# Data Exploration and Exploratory Data Analysis (EDA)
## Deep Learning-Based Lung Cancer Risk Prediction

**Research Title:** Deep Learning-Based Lung Cancer Risk Prediction: A Comparative Study of Artificial Neural Network Performance with Clinical Feature Analysis

**Notebook Purpose:** This notebook performs comprehensive exploratory data analysis on the lung cancer dataset, including:
- Data loading and basic statistics
- Missing value analysis
- Feature distribution analysis
- Correlation analysis
- Statistical tests for feature significance

---


In [None]:
# Import required libraries
import sys
sys.path.append('../src')

import pandas as pd
import numpy as np
import matplotlib.pyplot as plt
import seaborn as sns
from scipy import stats
import warnings
warnings.filterwarnings('ignore')

# Import custom modules
from data_preprocessing import LungCancerDataPreprocessor
from feature_analysis import FeatureAnalyzer, FeatureVisualizer

# Set plotting style
sns.set_style('whitegrid')
plt.rcParams['figure.figsize'] = (12, 6)
plt.rcParams['font.size'] = 10

print("Libraries imported successfully!")


In [None]:
# Initialize preprocessor and load data
DATA_PATH = '../data/survey lung cancer.csv'
preprocessor = LungCancerDataPreprocessor(DATA_PATH)
df = preprocessor.load_data()

# Display basic information
print(f"\nDataset shape: {df.shape}")
print(f"\nFirst 5 rows:")
df.head()


In [None]:
# Comprehensive data exploration
exploration_results = preprocessor.explore_data()


In [None]:
# Visualize target distribution
target_counts = df['LUNG_CANCER'].value_counts()
fig, axes = plt.subplots(1, 2, figsize=(14, 5))

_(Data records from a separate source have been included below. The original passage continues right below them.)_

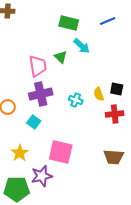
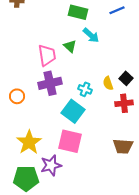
black square: (117, 89) -> (126, 78), turned 32
cyan square: (34, 122) -> (73, 111), moved, size x1.6
yellow star: (20, 153) -> (29, 142), size x1.4

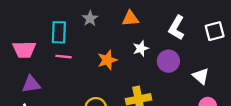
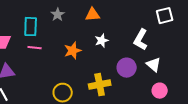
white L-shape: (177, 28) -> (141, 40), moved
white square: (215, 31) -> (165, 16), moved
purple circle: (168, 61) -> (127, 68), moved

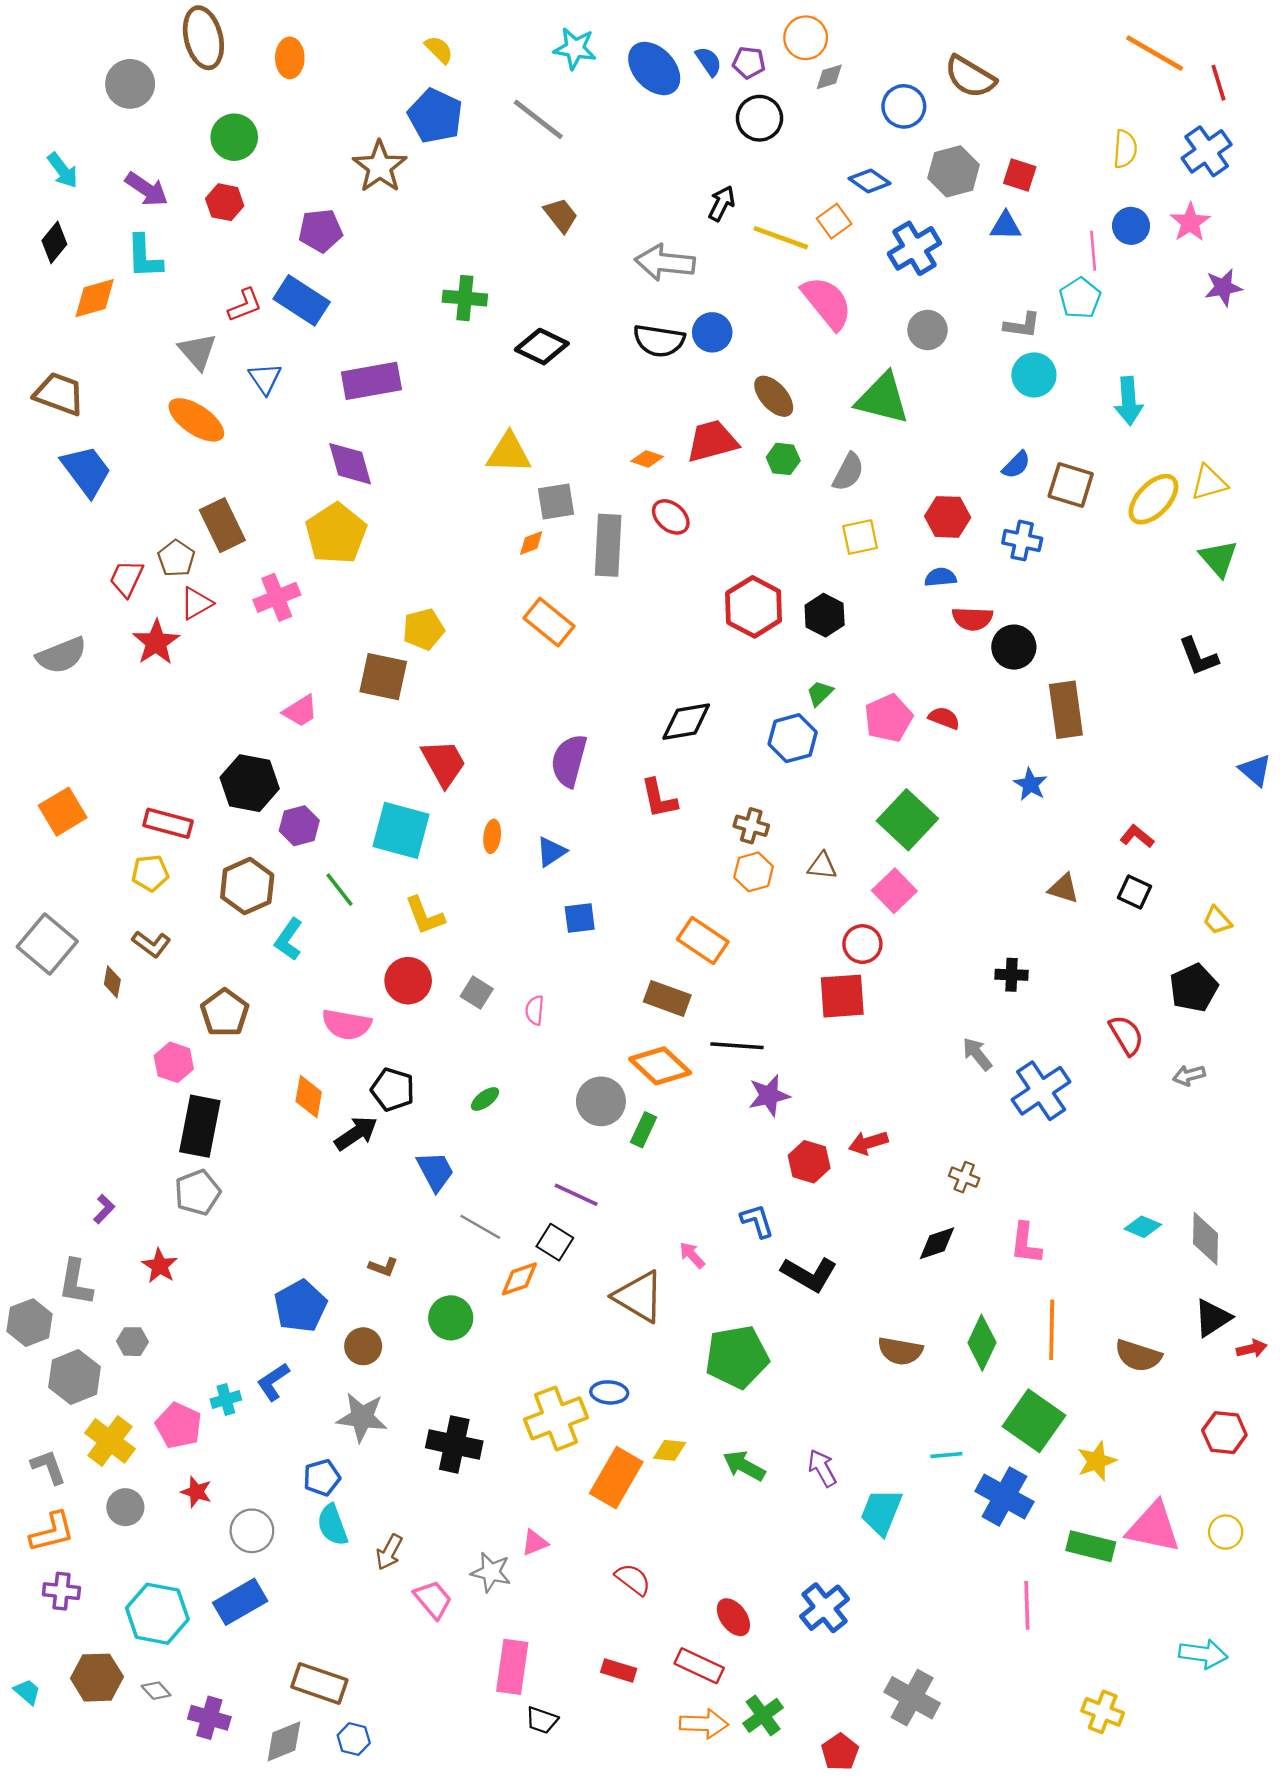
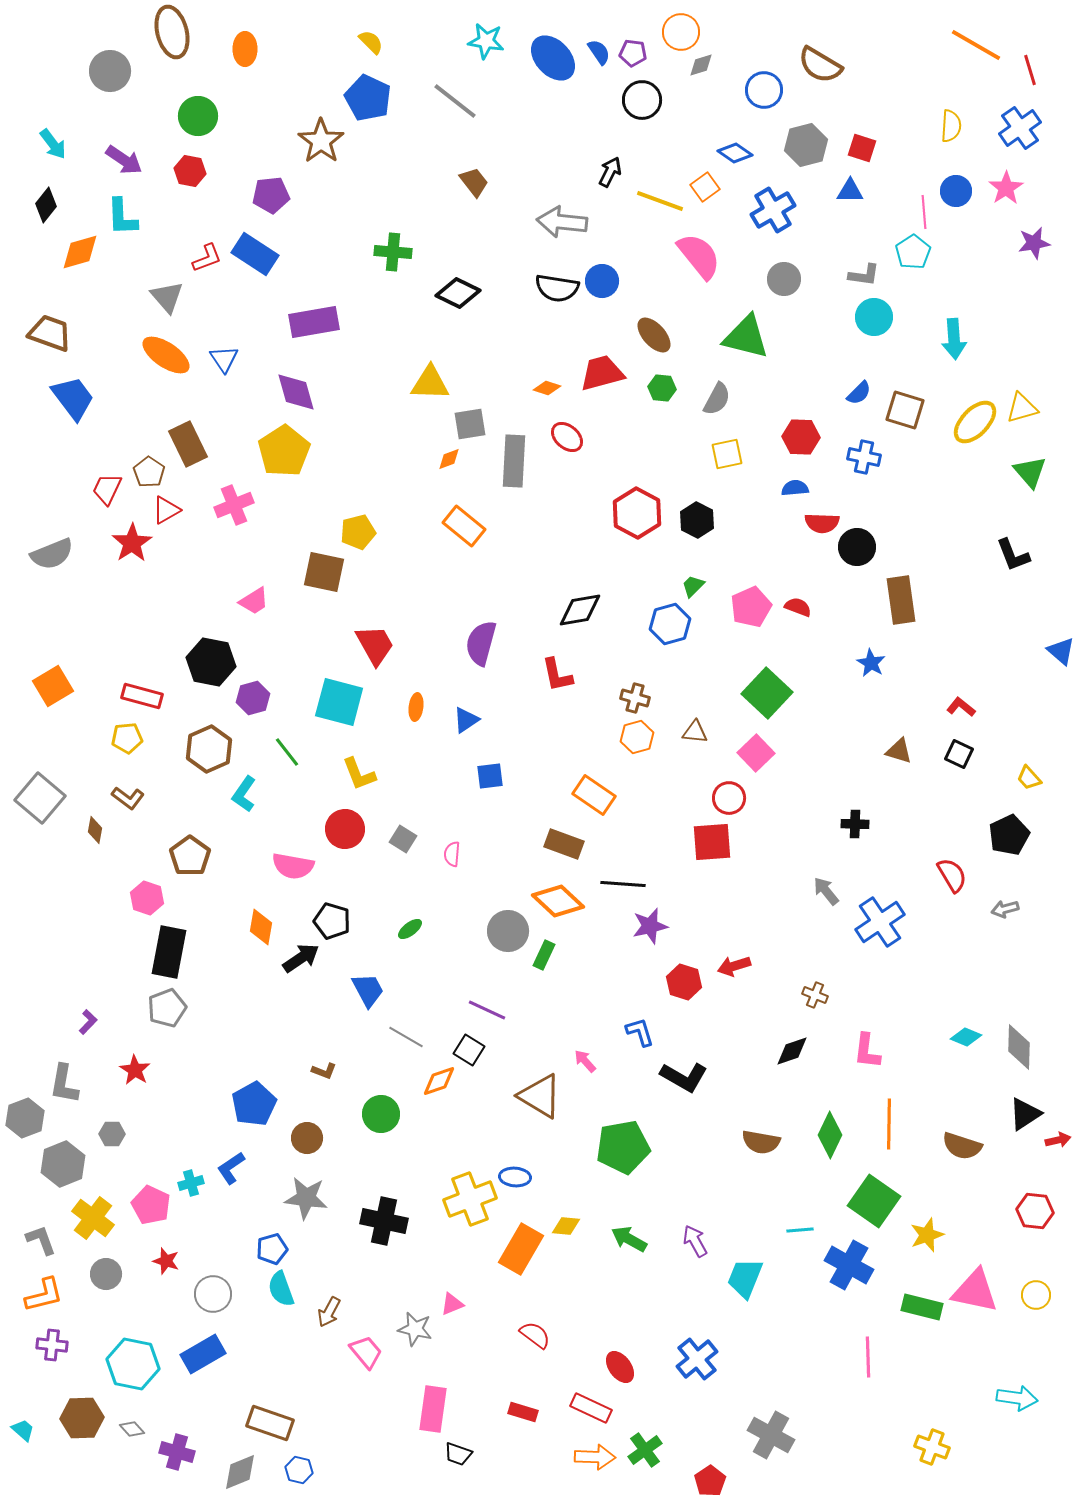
blue triangle: (265, 378) -> (224, 359), moved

target_counts.plot(kind='bar', ax=axes[0], color=['#2ecc71', '#e74c3c'])
axes[0].set_title('Lung Cancer Distribution', fontsize=14, fontweight='bold')
axes[0].set_xlabel('Lung Cancer Status')
axes[0].set_ylabel('Count')
axes[0].tick_params(axis='x', rotation=0)

axes[1].pie(target_counts, labels=target_counts.index, autopct='%1.1f%%',
           colors=['#2ecc71', '#e74c3c'], startangle=90)
axes[1].set_title('Lung Cancer Distribution')

plt.tight_layout()
plt.savefig('../figures/target_distribution.png', dpi=300, bbox_inches='tight')
plt.show()


In [None]:
# Feature analysis
X, y = preprocessor.get_full_dataset()
feature_names = preprocessor.get_feature_names()

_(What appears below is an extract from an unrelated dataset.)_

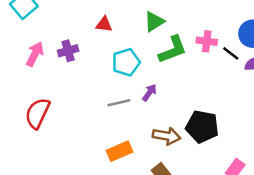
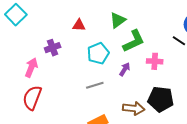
pink cross: (207, 41) -> (155, 61), moved
pink arrow: (35, 54) -> (31, 67), moved
purple arrow: (149, 92) -> (125, 69), moved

analyzer = FeatureAnalyzer(X, y, feature_names)
rf_importance = analyzer.calculate_feature_importance_rf()
comprehensive_importance = analyzer.get_comprehensive_importance()

print("\nTop 10 Most Important Features:")
print(comprehensive_importance[['Feature', 'Average_Importance']].head(10))

# Visualize
FeatureVisualizer.plot_feature_importance(
    rf_importance,
    title="Feature Importance Analysis",
    save_path='../figures/feature_importance_eda.png'
)


In [None]:
# Correlation analysis
df_corr = df.copy()
df_corr['GENDER'] = df_corr['GENDER'].map({'M': 1, 'F': 0})
df_corr['LUNG_CANCER'] = df_corr['LUNG_CANCER'].map({'YES': 1, 'NO': 0})

FeatureVisualizer.plot_correlation_matrix(df_corr, save_path='../figures/correlation_matrix.png')


## Summary

This exploratory analysis has revealed:
1. Complete dataset with no missing values
2. Strong predictive features identified
3. Significant correlations between clinical symptoms and cancer diagnosis
4. Dataset ready for deep learning model development

Next step: Proceed to model training and comparison in notebook 02.